**Exercise aim**
From the entries below, return exactly the lines beginning at the one that contains "De top 5 meest" and ending at the one that contains "info in één overzicht.", both of them included, and only those lines.

(Dataset entries)
□ □ □ □ □ □ □
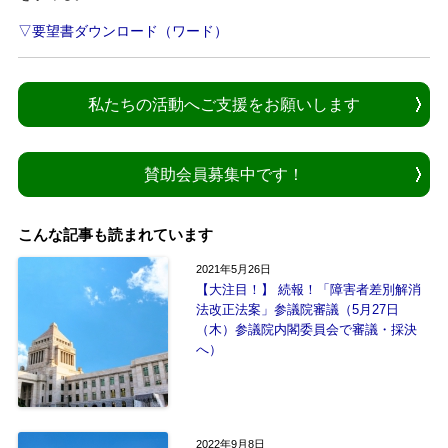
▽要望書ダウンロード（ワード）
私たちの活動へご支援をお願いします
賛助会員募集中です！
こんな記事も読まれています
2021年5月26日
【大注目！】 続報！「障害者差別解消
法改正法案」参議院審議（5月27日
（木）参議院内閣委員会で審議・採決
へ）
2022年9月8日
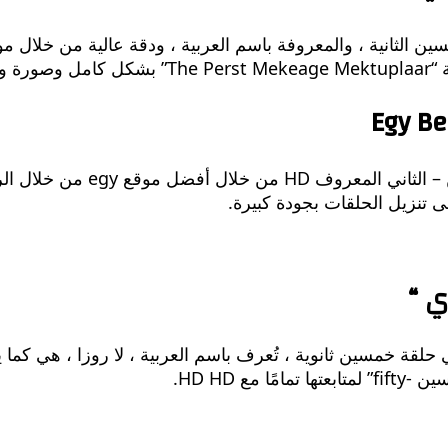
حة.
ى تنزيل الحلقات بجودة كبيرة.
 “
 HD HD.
□ □ □ □ □ □ □
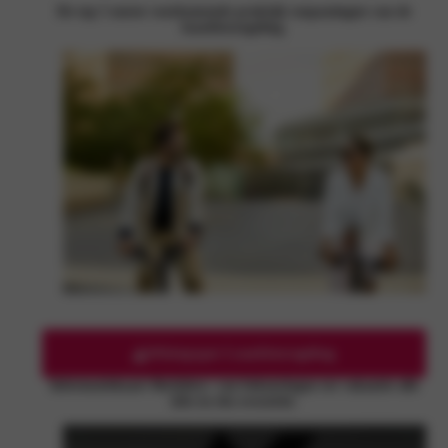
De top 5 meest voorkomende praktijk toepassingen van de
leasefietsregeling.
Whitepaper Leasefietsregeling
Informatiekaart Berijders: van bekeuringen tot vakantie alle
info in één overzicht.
□ □ □ □ □ □ □
**Solved problem**
De top 5 meest voorkomende praktijk toepassingen van de
leasefietsregeling.
Whitepaper Leasefietsregeling
Informatiekaart Berijders: van bekeuringen tot vakantie alle
info in één overzicht.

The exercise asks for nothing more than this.